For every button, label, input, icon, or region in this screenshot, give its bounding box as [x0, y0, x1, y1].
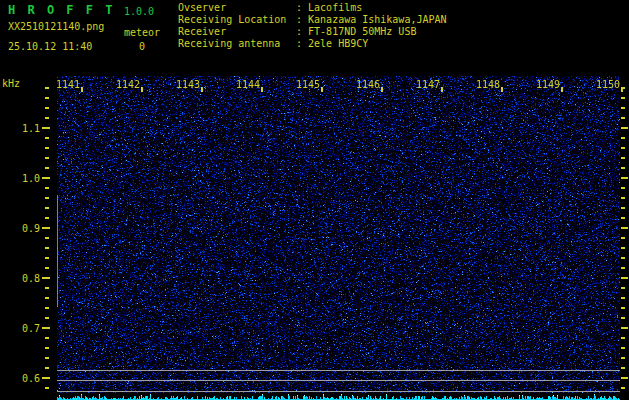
signal-level-trace [57, 393, 620, 400]
y-minor-tick-right [621, 287, 625, 289]
y-major-tick-left [42, 177, 50, 179]
x-tick-label: 1148 [476, 79, 500, 90]
timestamp: 25.10.12 11:40 [8, 41, 92, 52]
y-minor-tick-right [621, 237, 625, 239]
x-tick-label: 1150 [596, 79, 620, 90]
info-separator: : [296, 14, 308, 25]
x-tick-mark [261, 87, 263, 92]
x-tick-mark [381, 87, 383, 92]
info-value: FT-817ND 50MHz USB [308, 26, 416, 37]
x-tick-mark [81, 87, 83, 92]
x-tick-label: 1143 [176, 79, 200, 90]
y-minor-tick-left [45, 247, 49, 249]
y-major-tick-left [42, 377, 50, 379]
info-value: Lacofilms [308, 2, 362, 13]
y-minor-tick-left [45, 257, 49, 259]
y-minor-tick-right [621, 137, 625, 139]
y-minor-tick-left [45, 367, 49, 369]
x-tick-label: 1145 [296, 79, 320, 90]
y-minor-tick-right [621, 197, 625, 199]
y-minor-tick-left [45, 147, 49, 149]
info-value: Kanazawa Ishikawa,JAPAN [308, 14, 446, 25]
info-label: Receiver [178, 26, 296, 38]
y-minor-tick-right [621, 167, 625, 169]
app-version: 1.0.0 [124, 6, 154, 17]
y-minor-tick-right [621, 317, 625, 319]
y-minor-tick-right [621, 347, 625, 349]
info-separator: : [296, 38, 308, 49]
info-value: 2ele HB9CY [308, 38, 368, 49]
x-tick-mark [201, 87, 203, 92]
y-minor-tick-right [621, 117, 625, 119]
y-minor-tick-left [45, 187, 49, 189]
y-minor-tick-right [621, 257, 625, 259]
station-info-block: Ovserver: Lacofilms Receiving Location: … [178, 2, 447, 50]
y-minor-tick-right [621, 357, 625, 359]
x-tick-label: 1147 [416, 79, 440, 90]
x-tick-mark [561, 87, 563, 92]
y-minor-tick-left [45, 217, 49, 219]
y-major-tick-right [621, 227, 628, 229]
y-minor-tick-right [621, 247, 625, 249]
meteor-count: 0 [139, 41, 145, 52]
y-minor-tick-right [621, 207, 625, 209]
y-major-tick-right [621, 177, 628, 179]
info-row-observer: Ovserver: Lacofilms [178, 2, 447, 14]
y-minor-tick-right [621, 107, 625, 109]
y-minor-tick-right [621, 157, 625, 159]
info-separator: : [296, 2, 308, 13]
edge-echo-trace [57, 195, 58, 307]
y-minor-tick-left [45, 137, 49, 139]
x-tick-label: 1149 [536, 79, 560, 90]
info-row-receiver: Receiver: FT-817ND 50MHz USB [178, 26, 447, 38]
carrier-line [57, 391, 620, 392]
y-minor-tick-right [621, 307, 625, 309]
y-major-tick-right [621, 327, 628, 329]
y-tick-label: 0.7 [0, 323, 40, 334]
info-row-antenna: Receiving antenna: 2ele HB9CY [178, 38, 447, 50]
x-tick-label: 1141 [56, 79, 80, 90]
y-tick-label: 0.6 [0, 373, 40, 384]
info-label: Ovserver [178, 2, 296, 14]
y-minor-tick-left [45, 387, 49, 389]
output-filename: XX2510121140.png [8, 21, 104, 32]
y-minor-tick-right [621, 217, 625, 219]
spectrogram-plot [57, 76, 620, 393]
x-tick-mark [141, 87, 143, 92]
y-minor-tick-left [45, 357, 49, 359]
carrier-line [57, 370, 620, 371]
y-tick-label: 1.1 [0, 123, 40, 134]
y-minor-tick-left [45, 307, 49, 309]
y-major-tick-left [42, 127, 50, 129]
info-separator: : [296, 26, 308, 37]
y-minor-tick-right [621, 147, 625, 149]
y-minor-tick-left [45, 87, 49, 89]
y-major-tick-right [621, 127, 628, 129]
y-minor-tick-right [621, 337, 625, 339]
y-minor-tick-left [45, 157, 49, 159]
info-label: Receiving Location [178, 14, 296, 26]
y-minor-tick-left [45, 237, 49, 239]
info-row-location: Receiving Location: Kanazawa Ishikawa,JA… [178, 14, 447, 26]
hrofft-app-window: { "header": { "title": "H R O F F T", "v… [0, 0, 629, 400]
y-minor-tick-left [45, 167, 49, 169]
y-minor-tick-left [45, 267, 49, 269]
x-tick-label: 1146 [356, 79, 380, 90]
y-major-tick-left [42, 227, 50, 229]
y-minor-tick-left [45, 117, 49, 119]
x-tick-label: 1142 [116, 79, 140, 90]
y-minor-tick-right [621, 387, 625, 389]
y-major-tick-right [621, 277, 628, 279]
y-minor-tick-left [45, 197, 49, 199]
carrier-line [57, 380, 620, 381]
y-minor-tick-right [621, 297, 625, 299]
x-tick-mark [501, 87, 503, 92]
y-axis-unit-label: kHz [2, 78, 20, 89]
y-minor-tick-left [45, 337, 49, 339]
y-minor-tick-right [621, 367, 625, 369]
y-tick-label: 0.8 [0, 273, 40, 284]
y-minor-tick-left [45, 297, 49, 299]
x-tick-mark [321, 87, 323, 92]
mode-label: meteor [124, 27, 160, 38]
y-major-tick-right [621, 377, 628, 379]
○ ○ ○ ○ ○
EXERCISE DESCRIPTION: A single number is the answer: how many lines of the material contain "Location"?

RESULT OF THE TASK: 3